Op 3 mei 2019 heeft de Rechtbank Midden-Nederland uitspraak gedaan in de strafzaak tegen een verdachte die beschuldigd werd van deelname aan een criminele organisatie en opzetheling. De rechtbank heeft vastgesteld dat de verdachte in de periode van 9 oktober 2018 tot en met 29 december 2018 te Utrecht heeft deelgenomen aan een criminele organisatie die zich bezighield met het plegen van vermogensdelicten, waaronder diefstallen van scooters en navigatiesystemen. De verdachte is ook beschuldigd van het medeplegen van gewoonteheling van deze gestolen goederen. Tijdens de zitting op 19 april 2019 heeft de officier van justitie, mr. T. Tanghe, de vordering ingediend, terwijl de verdachte werd bijgestaan door zijn advocaat, mr. J. Maalsté.

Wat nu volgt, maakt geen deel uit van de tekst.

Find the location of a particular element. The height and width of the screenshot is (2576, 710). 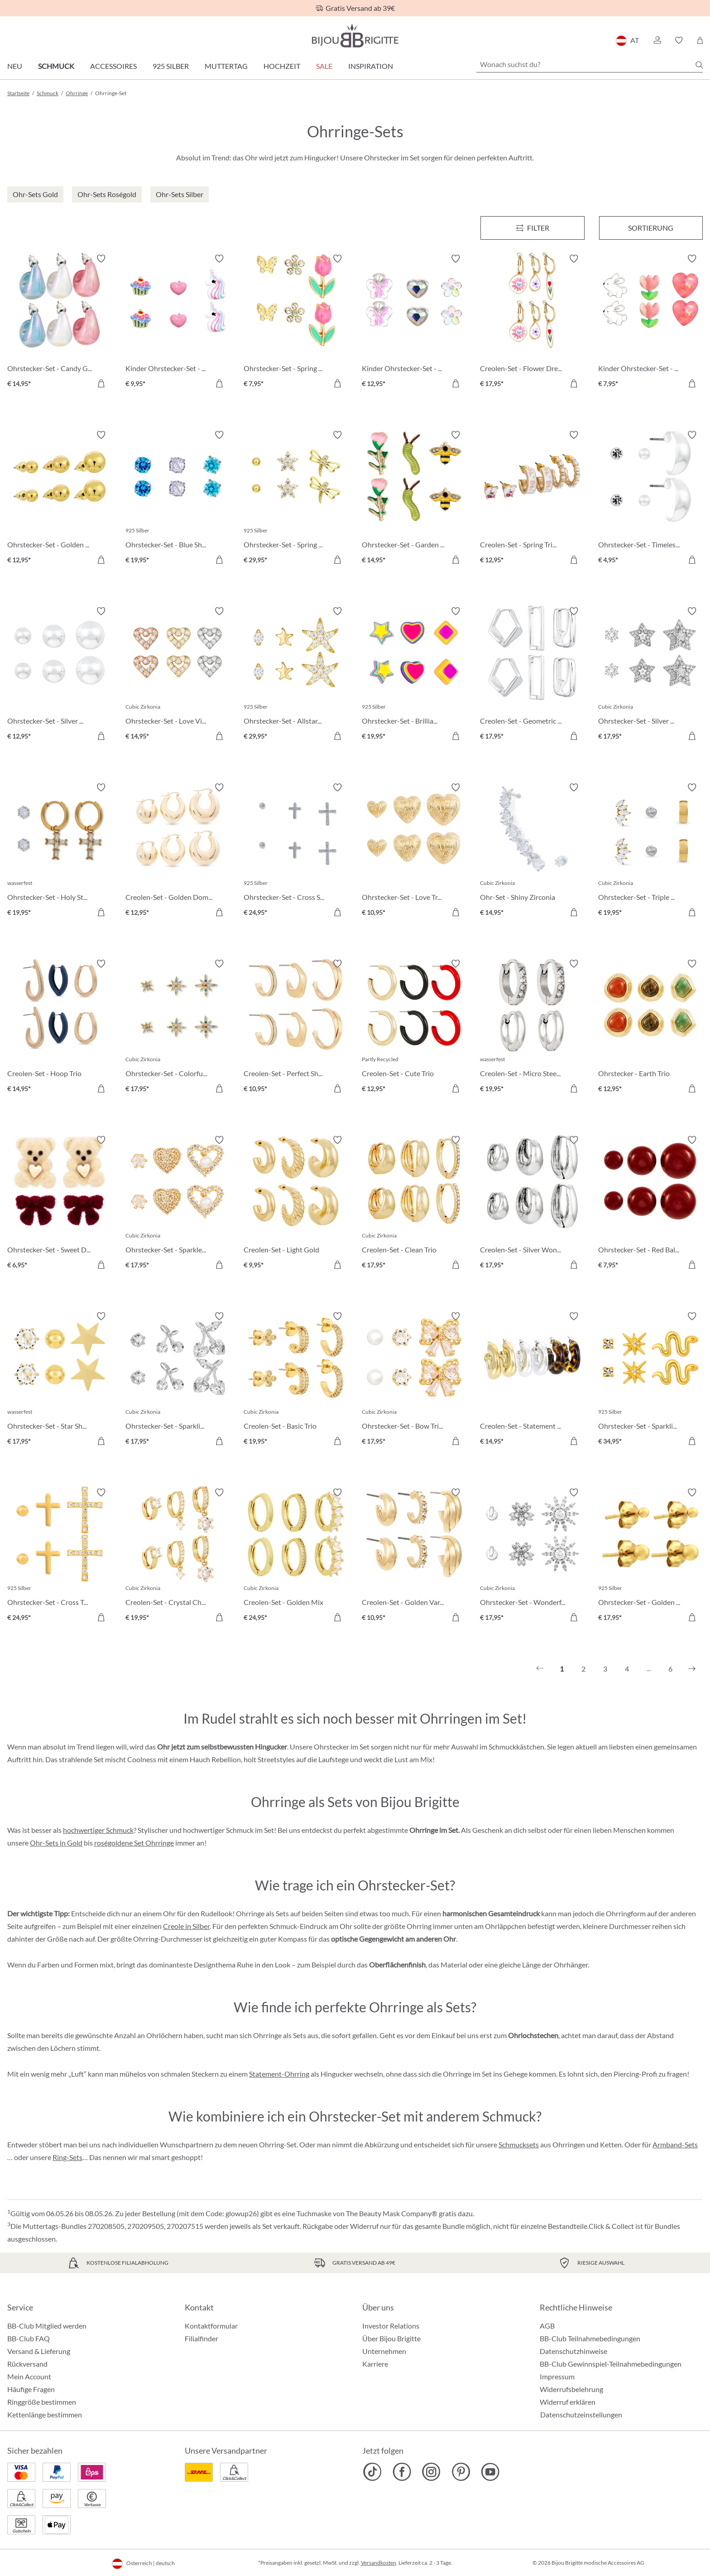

De rechtbank heeft de tenlastelegging in de zaak beoordeeld en kwam tot de conclusie dat de verdachte niet wettig en overtuigend kon worden bewezen dat hij betrokken was bij de diefstal van een scooter op 3 december 2018, en sprak hem daarvan vrij. Echter, de rechtbank achtte de deelname aan de criminele organisatie en de opzetheling van meerdere navigatiesystemen wel bewezen. De rechtbank legde de verdachte een taakstraf op van 150 uur, waarvan 50 uur voorwaardelijk met een proeftijd van 2 jaar, en stelde enkele bijzondere voorwaarden, waaronder een contactverbod en de verplichting om naar school te gaan volgens het lesrooster.

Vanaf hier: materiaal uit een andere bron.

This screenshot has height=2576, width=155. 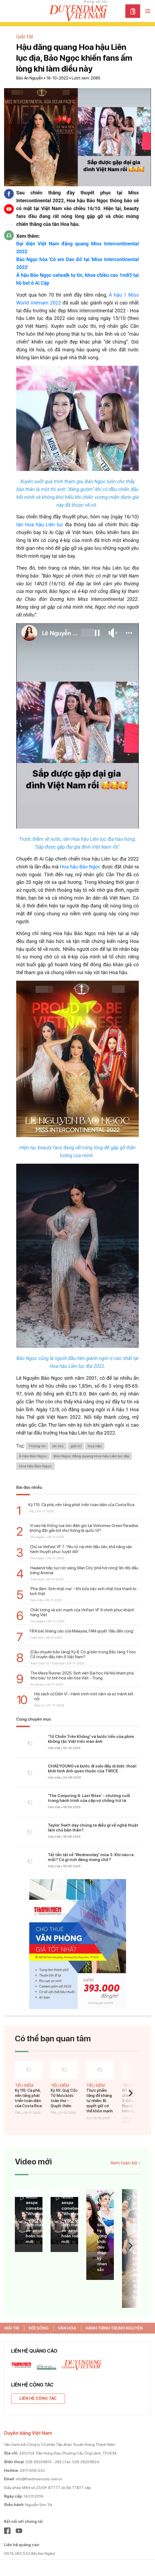 I want to click on Bảo Ngọc đăng quang Hoa hậu Liên lục địa, so click(x=91, y=1456).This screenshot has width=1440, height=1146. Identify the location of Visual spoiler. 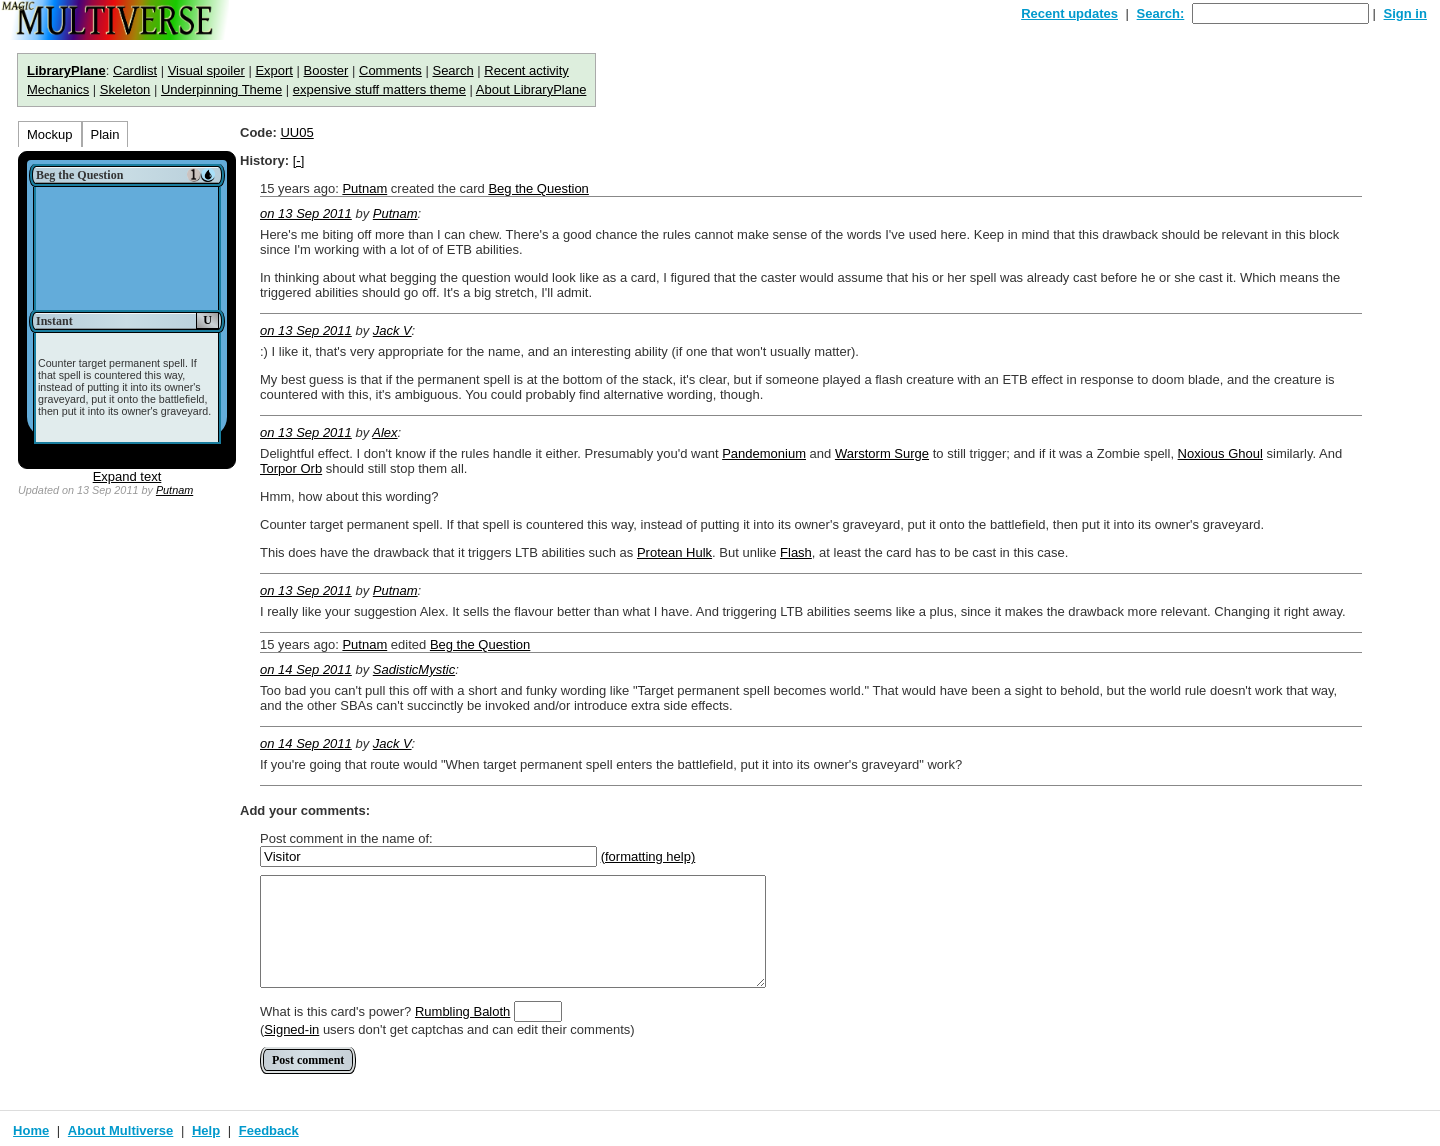
(206, 70).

De rechtbank overwoog dat de verdachte, door zijn deelname aan de criminele organisatie, indirect heeft bijgedragen aan de overlast en financiële schade voor de benadeelden. De rechtbank hield rekening met de persoonlijke omstandigheden van de verdachte, waaronder zijn leeftijd en het feit dat hij niet eerder was veroordeeld. De rechtbank besloot tot een taakstraf, waarbij de nadruk lag op het voorkomen van recidive en het bevorderen van de persoonlijke ontwikkeling van de verdachte.